■ **PROBLEM STATEMENT**
Work through the entries below line by line and give the number of lines with the string "offset", nothing else.

══════

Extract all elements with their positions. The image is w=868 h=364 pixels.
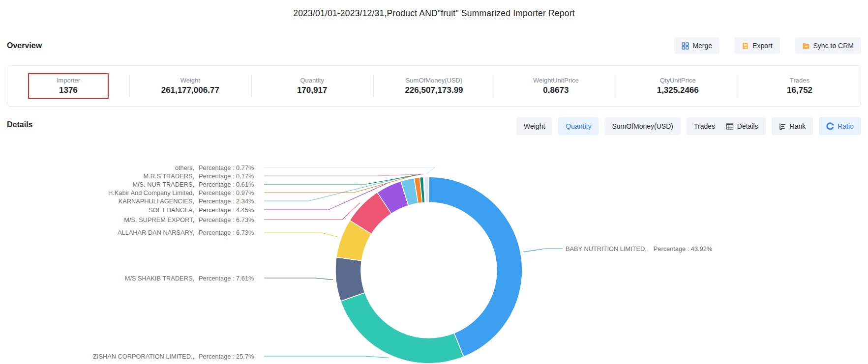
- rank-icon: [779, 123, 786, 130]
- view-button-group: DetailsRankRatio: [718, 117, 861, 135]
- slice-name-label: KARNAPHULI AGENCIES,: [119, 197, 194, 205]
- tab-label: Quantity: [566, 122, 591, 130]
- slice-name-label: M/S SHAKIB TRADERS,: [125, 275, 194, 282]
- slice-percentage-label: Percentage : 6.73%: [199, 229, 254, 236]
- stat-box: QtyUnitPrice 1,325.2466: [637, 73, 718, 99]
- overview-stats-card: Importer 1376 Weight 261,177,006.77 Quan…: [7, 65, 861, 107]
- export-icon: [742, 42, 749, 50]
- highlight-red-box: Importer 1376: [28, 73, 109, 99]
- slice-percentage-label: Percentage : 0.17%: [199, 172, 254, 180]
- tab-label: Details: [737, 122, 758, 130]
- tab-rank[interactable]: Rank: [772, 117, 813, 135]
- toolbar-actions: MergeExportSync to CRM: [674, 37, 861, 54]
- button-label: Merge: [692, 42, 712, 50]
- slice-percentage-label: Percentage : 7.61%: [199, 275, 254, 282]
- stat-box: Weight 261,177,006.77: [150, 73, 231, 99]
- label-line: [264, 174, 424, 176]
- slice-name-label: H.Kabir And Company Limited,: [108, 189, 194, 196]
- slice-percentage-label: Percentage : 4.45%: [199, 206, 254, 214]
- stat-label: Importer: [57, 77, 80, 84]
- ratio-icon: [826, 122, 834, 130]
- slice-percentage-label: Percentage : 0.97%: [199, 189, 254, 196]
- slice-percentage-label: Percentage : 0.61%: [199, 181, 254, 188]
- pie-slice-m-s-shakib-traders[interactable]: [335, 257, 365, 302]
- stat-box: Quantity 170,917: [272, 73, 353, 99]
- stat-weightunitprice: WeightUnitPrice 0.8673: [495, 66, 617, 106]
- button-label: Export: [752, 42, 772, 50]
- slice-name-label: others,: [175, 164, 194, 171]
- stat-label: WeightUnitPrice: [533, 77, 579, 84]
- stat-trades: Trades 16,752: [739, 66, 861, 106]
- slice-name-label: M/S. SUPREM EXPORT,: [124, 216, 194, 224]
- pie-slice-zishan-corporation-limited-[interactable]: [341, 293, 464, 364]
- label-line: [264, 278, 333, 280]
- stat-label: SumOfMoney(USD): [406, 77, 463, 84]
- stat-value: 1376: [59, 85, 78, 95]
- tab-label: Rank: [790, 122, 806, 130]
- details-heading: Details: [7, 120, 32, 129]
- slice-percentage-label: Percentage : 25.7%: [199, 353, 254, 360]
- sync-to-crm-icon: [802, 42, 810, 50]
- pie-slice-baby-nutrition-limited[interactable]: [429, 177, 522, 357]
- label-line: [264, 356, 389, 358]
- tab-details[interactable]: Details: [718, 117, 766, 135]
- slice-percentage-label: Percentage : 6.73%: [199, 216, 254, 224]
- label-line: [264, 203, 360, 220]
- stat-label: Weight: [180, 77, 200, 84]
- stat-value: 1,325.2466: [657, 85, 699, 95]
- stat-value: 0.8673: [543, 85, 569, 95]
- tab-label: Weight: [524, 122, 545, 130]
- stat-importer: Importer 1376: [7, 66, 129, 106]
- stat-box: SumOfMoney(USD) 226,507,173.99: [394, 73, 475, 99]
- tab-quantity[interactable]: Quantity: [558, 117, 599, 135]
- stat-sumofmoney-usd-: SumOfMoney(USD) 226,507,173.99: [373, 66, 495, 106]
- tab-sumofmoney-usd-[interactable]: SumOfMoney(USD): [604, 117, 680, 135]
- metric-tab-group: WeightQuantitySumOfMoney(USD)Trades: [516, 117, 722, 135]
- table-icon: [726, 123, 734, 130]
- slice-percentage-label: Percentage : 2.34%: [199, 197, 254, 205]
- stat-value: 226,507,173.99: [405, 85, 463, 95]
- slice-name-label: ALLAHAR DAN NARSARY,: [118, 229, 194, 236]
- importer-report-page: 2023/01/01-2023/12/31,Product AND"fruit"…: [0, 0, 868, 364]
- slice-name-label: M.R.S TRADERS,: [143, 172, 194, 180]
- overview-heading: Overview: [7, 41, 42, 50]
- slice-label: BABY NUTRITION LIMITED,Percentage : 43.9…: [566, 245, 712, 252]
- label-line: [523, 249, 563, 252]
- tab-label: SumOfMoney(USD): [612, 122, 673, 130]
- sync-to-crm-button[interactable]: Sync to CRM: [795, 37, 861, 54]
- importer-ratio-donut-chart: BABY NUTRITION LIMITED,Percentage : 43.9…: [0, 138, 868, 364]
- page-title: 2023/01/01-2023/12/31,Product AND"fruit"…: [0, 8, 868, 19]
- stat-label: Trades: [790, 77, 809, 84]
- stat-qtyunitprice: QtyUnitPrice 1,325.2466: [617, 66, 739, 106]
- tab-weight[interactable]: Weight: [516, 117, 552, 135]
- stat-quantity: Quantity 170,917: [251, 66, 373, 106]
- stat-box: WeightUnitPrice 0.8673: [515, 73, 596, 99]
- merge-button[interactable]: Merge: [674, 37, 719, 54]
- slice-name-label: M/S. NUR TRADERS,: [132, 181, 194, 188]
- stat-weight: Weight 261,177,006.77: [129, 66, 251, 106]
- slice-name-label: ZISHAN CORPORATION LIMITED.,: [93, 353, 194, 360]
- stat-value: 261,177,006.77: [161, 85, 219, 95]
- export-button[interactable]: Export: [734, 37, 779, 54]
- tab-ratio[interactable]: Ratio: [819, 117, 861, 135]
- stat-label: Quantity: [300, 77, 324, 84]
- slice-name-label: SOFT BANGLA,: [149, 206, 194, 214]
- stat-label: QtyUnitPrice: [660, 77, 696, 84]
- pie-slice-others[interactable]: [424, 177, 429, 202]
- label-line: [264, 168, 435, 174]
- button-label: Sync to CRM: [813, 42, 854, 50]
- slice-percentage-label: Percentage : 0.77%: [199, 164, 254, 171]
- tab-trades[interactable]: Trades: [687, 117, 722, 135]
- stat-box: Trades 16,752: [759, 73, 840, 99]
- stat-value: 170,917: [297, 85, 327, 95]
- stat-value: 16,752: [787, 85, 812, 95]
- merge-icon: [682, 42, 689, 50]
- tab-label: Trades: [694, 122, 715, 130]
- tab-label: Ratio: [838, 122, 854, 130]
- label-line: [264, 232, 338, 237]
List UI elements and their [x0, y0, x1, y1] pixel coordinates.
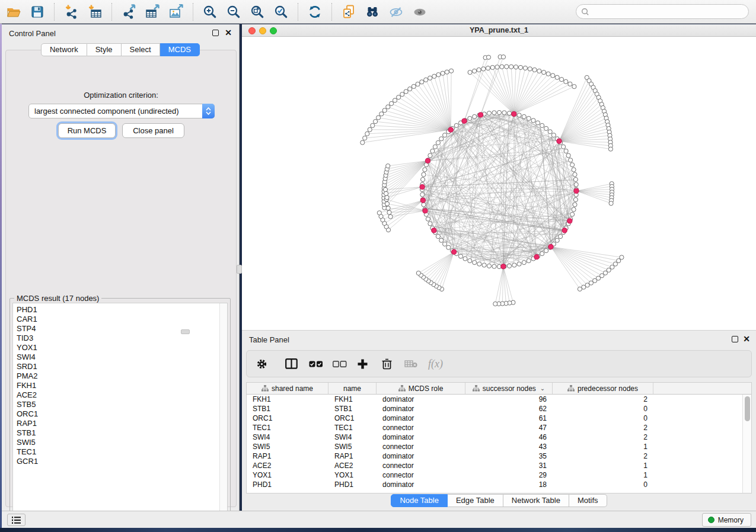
network-node[interactable] — [473, 261, 477, 265]
select-all-checkboxes-icon[interactable] — [309, 361, 323, 367]
export-image-icon[interactable] — [166, 3, 186, 21]
network-node[interactable] — [404, 89, 408, 94]
network-hub-node[interactable] — [534, 255, 539, 259]
network-node[interactable] — [441, 71, 445, 75]
horizontal-splitter-handle[interactable] — [181, 329, 190, 334]
close-panel-icon[interactable]: ✕ — [225, 28, 232, 37]
network-node[interactable] — [473, 69, 477, 73]
mcds-result-item[interactable]: STB1 — [17, 428, 227, 438]
import-table-icon[interactable] — [85, 3, 105, 21]
network-node[interactable] — [522, 114, 526, 118]
network-node[interactable] — [385, 201, 389, 206]
import-network-icon[interactable] — [61, 3, 81, 21]
network-node[interactable] — [572, 207, 576, 211]
column-header-successor-nodes[interactable]: successor nodes ⌄ — [465, 383, 553, 394]
zoom-out-icon[interactable] — [224, 3, 244, 21]
mcds-result-item[interactable]: CAR1 — [17, 315, 227, 324]
network-node[interactable] — [436, 140, 440, 145]
network-node[interactable] — [428, 222, 432, 226]
zoom-fit-icon[interactable] — [247, 3, 267, 21]
network-node[interactable] — [487, 264, 491, 268]
network-node[interactable] — [416, 82, 420, 86]
network-node[interactable] — [555, 238, 559, 242]
find-binoculars-icon[interactable] — [362, 3, 382, 21]
network-node[interactable] — [382, 108, 387, 113]
mcds-result-item[interactable]: TEC1 — [17, 447, 227, 457]
network-node[interactable] — [532, 68, 537, 72]
network-node[interactable] — [386, 206, 390, 210]
network-node[interactable] — [446, 245, 451, 249]
mcds-result-item[interactable]: ACE2 — [17, 390, 227, 400]
network-node[interactable] — [573, 203, 577, 207]
network-node[interactable] — [486, 66, 490, 70]
tab-mcds[interactable]: MCDS — [160, 43, 200, 56]
deselect-all-checkboxes-icon[interactable] — [333, 361, 347, 367]
network-node[interactable] — [564, 149, 568, 153]
network-node[interactable] — [374, 120, 378, 124]
network-node[interactable] — [386, 164, 390, 168]
network-node[interactable] — [368, 127, 372, 132]
mcds-result-item[interactable]: SRD1 — [17, 362, 227, 371]
network-node[interactable] — [574, 182, 578, 187]
network-node[interactable] — [492, 111, 496, 115]
mcds-result-item[interactable]: SWI5 — [17, 438, 227, 447]
network-node[interactable] — [572, 168, 576, 172]
tab-network-table[interactable]: Network Table — [503, 494, 569, 507]
network-hub-node[interactable] — [574, 188, 579, 193]
mcds-result-item[interactable]: SWI4 — [17, 352, 227, 362]
tab-style[interactable]: Style — [87, 43, 122, 56]
vertical-splitter-handle[interactable] — [237, 265, 242, 274]
tab-network[interactable]: Network — [41, 43, 87, 56]
network-node[interactable] — [390, 101, 394, 105]
float-panel-icon[interactable] — [732, 336, 738, 342]
network-node[interactable] — [443, 242, 447, 246]
network-node[interactable] — [371, 123, 375, 127]
mcds-result-item[interactable]: TID3 — [17, 334, 227, 343]
column-header-mcds-role[interactable]: MCDS role — [377, 383, 465, 394]
close-panel-button[interactable]: Close panel — [122, 123, 184, 138]
network-node[interactable] — [493, 302, 497, 306]
network-node[interactable] — [560, 78, 564, 82]
network-node[interactable] — [542, 70, 546, 75]
network-node[interactable] — [482, 263, 486, 267]
network-node[interactable] — [566, 153, 570, 158]
network-hub-node[interactable] — [462, 118, 467, 123]
network-node[interactable] — [384, 191, 388, 196]
mcds-result-item[interactable]: RAP1 — [17, 419, 227, 428]
mcds-result-item[interactable]: ORC1 — [17, 409, 227, 419]
result-list-scrollbar[interactable] — [219, 303, 227, 514]
network-node[interactable] — [537, 69, 541, 73]
mcds-result-item[interactable]: PHD1 — [17, 305, 227, 315]
network-node[interactable] — [393, 98, 397, 102]
network-node[interactable] — [528, 67, 532, 71]
network-hub-node[interactable] — [557, 139, 562, 143]
network-hub-node[interactable] — [479, 113, 483, 117]
network-node[interactable] — [564, 79, 568, 84]
save-session-icon[interactable] — [27, 3, 47, 21]
network-node[interactable] — [397, 95, 401, 100]
network-node[interactable] — [568, 82, 572, 86]
network-node[interactable] — [569, 158, 573, 162]
network-hub-node[interactable] — [420, 184, 425, 189]
network-node[interactable] — [570, 212, 575, 216]
table-row[interactable]: ORC1ORC1dominator610 — [247, 414, 751, 423]
network-node[interactable] — [573, 172, 577, 177]
network-node[interactable] — [535, 121, 540, 125]
network-node[interactable] — [546, 72, 550, 76]
network-node[interactable] — [422, 203, 426, 207]
float-panel-icon[interactable] — [212, 30, 219, 36]
table-row[interactable]: PHD1PHD1dominator180 — [247, 480, 751, 489]
network-hub-node[interactable] — [420, 198, 425, 203]
network-node[interactable] — [412, 84, 416, 88]
network-node[interactable] — [426, 217, 430, 221]
open-session-icon[interactable] — [4, 3, 24, 21]
network-node[interactable] — [383, 187, 387, 191]
network-node[interactable] — [505, 65, 509, 69]
network-node[interactable] — [501, 55, 505, 59]
network-node[interactable] — [509, 65, 513, 69]
network-node[interactable] — [388, 214, 393, 219]
export-table-icon[interactable] — [142, 3, 162, 21]
network-node[interactable] — [386, 105, 390, 109]
network-node[interactable] — [385, 196, 389, 200]
network-node[interactable] — [500, 65, 504, 69]
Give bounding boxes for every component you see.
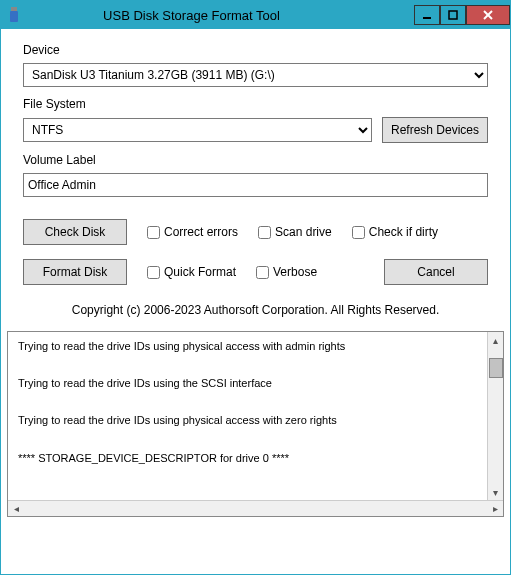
quick-format-checkbox[interactable]: Quick Format: [147, 265, 236, 279]
log-line: Trying to read the drive IDs using physi…: [18, 340, 477, 353]
refresh-button[interactable]: Refresh Devices: [382, 117, 488, 143]
device-select[interactable]: SanDisk U3 Titanium 3.27GB (3911 MB) (G:…: [23, 63, 488, 87]
log-line: Trying to read the drive IDs using physi…: [18, 414, 477, 427]
log-textarea[interactable]: Trying to read the drive IDs using physi…: [8, 332, 487, 500]
scroll-up-icon[interactable]: ▴: [488, 332, 503, 348]
vertical-scrollbar[interactable]: ▴ ▾: [487, 332, 503, 500]
format-disk-button[interactable]: Format Disk: [23, 259, 127, 285]
minimize-button[interactable]: [414, 5, 440, 25]
check-disk-button[interactable]: Check Disk: [23, 219, 127, 245]
correct-errors-checkbox[interactable]: Correct errors: [147, 225, 238, 239]
cancel-button[interactable]: Cancel: [384, 259, 488, 285]
log-panel: Trying to read the drive IDs using physi…: [7, 331, 504, 517]
log-line: **** STORAGE_DEVICE_DESCRIPTOR for drive…: [18, 452, 477, 465]
scan-drive-checkbox[interactable]: Scan drive: [258, 225, 332, 239]
device-label: Device: [23, 43, 488, 57]
volume-label-label: Volume Label: [23, 153, 488, 167]
volume-label-input[interactable]: [23, 173, 488, 197]
log-line: Trying to read the drive IDs using the S…: [18, 377, 477, 390]
verbose-checkbox[interactable]: Verbose: [256, 265, 317, 279]
svg-rect-3: [449, 11, 457, 19]
scroll-right-icon[interactable]: ▸: [487, 503, 503, 514]
window-title: USB Disk Storage Format Tool: [29, 8, 414, 23]
titlebar[interactable]: USB Disk Storage Format Tool: [1, 1, 510, 29]
svg-rect-0: [11, 7, 17, 11]
check-if-dirty-checkbox[interactable]: Check if dirty: [352, 225, 438, 239]
close-button[interactable]: [466, 5, 510, 25]
horizontal-scrollbar[interactable]: ◂ ▸: [8, 500, 503, 516]
client-area: Device SanDisk U3 Titanium 3.27GB (3911 …: [1, 29, 510, 331]
window-buttons: [414, 5, 510, 25]
maximize-button[interactable]: [440, 5, 466, 25]
scroll-down-icon[interactable]: ▾: [488, 484, 503, 500]
scroll-thumb[interactable]: [489, 358, 503, 378]
filesystem-label: File System: [23, 97, 488, 111]
svg-rect-1: [10, 11, 18, 22]
scroll-left-icon[interactable]: ◂: [8, 503, 24, 514]
copyright-text: Copyright (c) 2006-2023 Authorsoft Corpo…: [23, 303, 488, 317]
usb-icon: [7, 7, 21, 23]
filesystem-select[interactable]: NTFS: [23, 118, 372, 142]
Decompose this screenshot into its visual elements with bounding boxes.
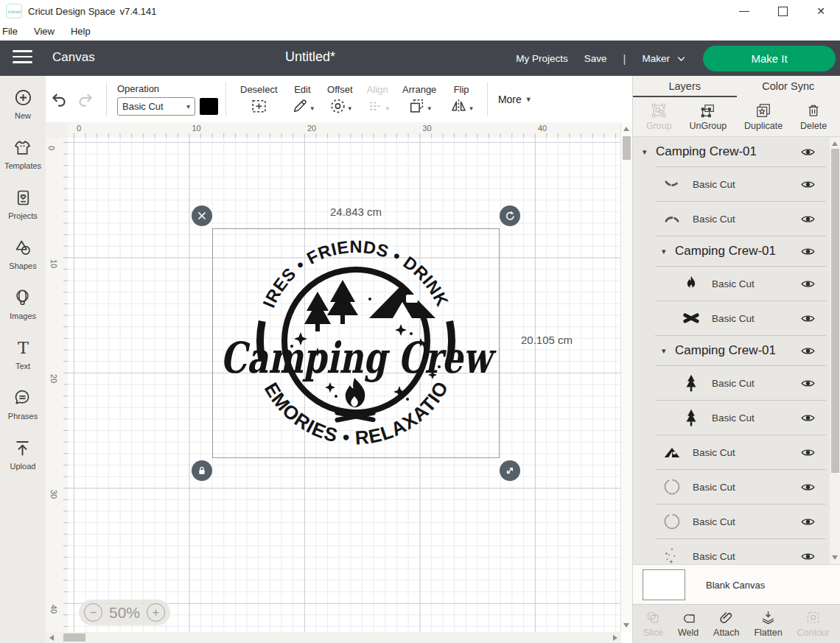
- visibility-toggle[interactable]: [800, 144, 816, 160]
- edit-button[interactable]: Edit ▾: [291, 84, 315, 115]
- scroll-up-icon[interactable]: [623, 127, 629, 131]
- document-title[interactable]: Untitled*: [285, 49, 335, 65]
- color-swatch[interactable]: [200, 98, 218, 115]
- offset-button[interactable]: Offset ▾: [327, 84, 352, 115]
- lock-handle[interactable]: [192, 460, 212, 481]
- layer-row[interactable]: Basic Cut: [633, 366, 830, 400]
- visibility-toggle[interactable]: [800, 376, 816, 391]
- maximize-button[interactable]: [763, 0, 802, 22]
- sidebar-item-shapes[interactable]: Shapes: [9, 238, 36, 270]
- rotate-handle[interactable]: [500, 205, 520, 226]
- visibility-toggle[interactable]: [800, 479, 816, 495]
- sidebar-item-new[interactable]: New: [13, 88, 33, 120]
- canvas-horizontal-scrollbar[interactable]: [46, 632, 621, 643]
- scroll-down-icon[interactable]: [623, 623, 629, 628]
- visibility-toggle[interactable]: [800, 211, 816, 227]
- caret-down-icon[interactable]: ▾: [643, 147, 654, 157]
- my-projects-link[interactable]: My Projects: [516, 53, 568, 64]
- scroll-left-icon[interactable]: [49, 635, 54, 641]
- visibility-toggle[interactable]: [800, 311, 816, 326]
- menu-item-view[interactable]: View: [34, 26, 55, 37]
- save-link[interactable]: Save: [584, 53, 607, 64]
- menu-item-file[interactable]: File: [2, 26, 18, 37]
- visibility-toggle[interactable]: [800, 343, 816, 359]
- attach-button[interactable]: Attach: [713, 610, 739, 638]
- layer-row[interactable]: Basic Cut: [633, 202, 830, 236]
- sidebar-item-templates[interactable]: Templates: [4, 138, 41, 170]
- layer-thumbnail-sparkle-dots-icon: [662, 547, 682, 564]
- canvas-vertical-scrollbar[interactable]: [620, 122, 632, 632]
- eye-icon: [800, 177, 816, 192]
- layers-scroll-thumb[interactable]: [831, 149, 839, 473]
- hamburger-menu-icon[interactable]: [13, 50, 32, 63]
- layer-group-row[interactable]: ▾Camping Crew-01: [633, 336, 830, 365]
- sidebar-item-images[interactable]: Images: [10, 288, 36, 320]
- layer-row[interactable]: Basic Cut: [633, 505, 830, 538]
- sidebar-item-projects[interactable]: Projects: [8, 188, 38, 220]
- app-title: Cricut Design Spacev7.4.141: [28, 6, 156, 17]
- remove-handle[interactable]: [192, 205, 212, 226]
- make-it-button[interactable]: Make It: [703, 46, 836, 71]
- flip-icon: [449, 96, 468, 115]
- layer-row[interactable]: Basic Cut: [633, 539, 830, 564]
- operation-group: Operation Basic Cut▾: [117, 83, 218, 116]
- layer-row[interactable]: Basic Cut: [633, 267, 830, 301]
- caret-down-icon[interactable]: ▾: [662, 346, 673, 356]
- vertical-scroll-thumb[interactable]: [623, 136, 631, 160]
- undo-button[interactable]: [46, 90, 72, 109]
- scroll-up-icon[interactable]: [832, 141, 838, 146]
- horizontal-scroll-thumb[interactable]: [63, 633, 85, 642]
- cricut-logo-icon: cricut: [6, 4, 22, 18]
- minimize-button[interactable]: [725, 0, 763, 22]
- canvas-color-swatch[interactable]: [643, 569, 685, 600]
- zoom-out-button[interactable]: −: [84, 603, 102, 622]
- weld-button[interactable]: Weld: [678, 610, 699, 638]
- arrange-button[interactable]: Arrange ▾: [402, 84, 436, 115]
- redo-button[interactable]: [72, 90, 99, 109]
- layer-row[interactable]: Basic Cut: [633, 435, 830, 469]
- action-label: Duplicate: [744, 121, 783, 131]
- selection-height-label: 20.105 cm: [521, 334, 573, 346]
- delete-button[interactable]: Delete: [800, 102, 827, 131]
- duplicate-button[interactable]: Duplicate: [744, 102, 783, 131]
- sidebar-item-text[interactable]: Text: [13, 338, 33, 370]
- sidebar-item-upload[interactable]: Upload: [10, 438, 36, 471]
- operation-select[interactable]: Basic Cut▾: [117, 97, 195, 116]
- layer-group-row[interactable]: ▾Camping Crew-01: [633, 137, 830, 166]
- deselect-button[interactable]: Deselect: [240, 84, 278, 115]
- tab-layers[interactable]: Layers: [633, 76, 737, 97]
- tab-color-sync[interactable]: Color Sync: [737, 76, 840, 97]
- zoom-in-button[interactable]: +: [147, 603, 165, 622]
- visibility-toggle[interactable]: [800, 276, 816, 292]
- caret-down-icon[interactable]: ▾: [662, 247, 673, 256]
- chevron-down-icon: ▾: [349, 105, 352, 115]
- visibility-toggle[interactable]: [800, 244, 816, 259]
- machine-select[interactable]: Maker: [642, 53, 687, 64]
- menu-item-help[interactable]: Help: [71, 26, 91, 37]
- flip-button[interactable]: Flip ▾: [449, 84, 473, 115]
- ungroup-button[interactable]: UnGroup: [689, 102, 727, 131]
- layer-row[interactable]: Basic Cut: [633, 470, 830, 504]
- layer-row[interactable]: Basic Cut: [633, 401, 830, 435]
- flatten-button[interactable]: Flatten: [754, 610, 782, 638]
- close-button[interactable]: ✕: [802, 0, 840, 22]
- scroll-down-icon[interactable]: [832, 555, 838, 560]
- visibility-toggle[interactable]: [800, 177, 816, 192]
- resize-handle[interactable]: [500, 460, 520, 481]
- sidebar-item-label: Shapes: [9, 261, 36, 270]
- weld-icon: [681, 610, 696, 625]
- visibility-toggle[interactable]: [800, 410, 816, 426]
- layers-scrollbar[interactable]: [830, 137, 840, 564]
- visibility-toggle[interactable]: [800, 514, 816, 530]
- sidebar-item-phrases[interactable]: Phrases: [8, 388, 38, 421]
- more-button[interactable]: More▼: [498, 94, 532, 105]
- scroll-right-icon[interactable]: [613, 635, 617, 641]
- visibility-toggle[interactable]: [800, 549, 816, 564]
- layer-row[interactable]: Basic Cut: [633, 301, 830, 335]
- design-artwork[interactable]: FIRES • FRIENDS • DRINKS MEMORIES • RELA…: [212, 228, 500, 458]
- layer-group-row[interactable]: ▾Camping Crew-01: [633, 236, 830, 266]
- offset-icon: [329, 96, 347, 115]
- visibility-toggle[interactable]: [800, 445, 816, 460]
- ruler-number: 30: [49, 489, 58, 498]
- layer-row[interactable]: Basic Cut: [633, 167, 830, 201]
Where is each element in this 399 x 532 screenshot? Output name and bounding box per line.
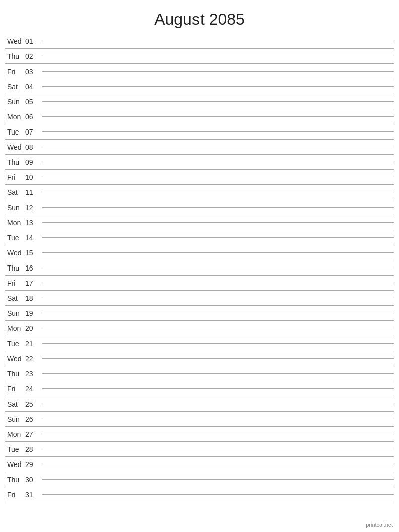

══════

■ **TASK OUTPUT**
2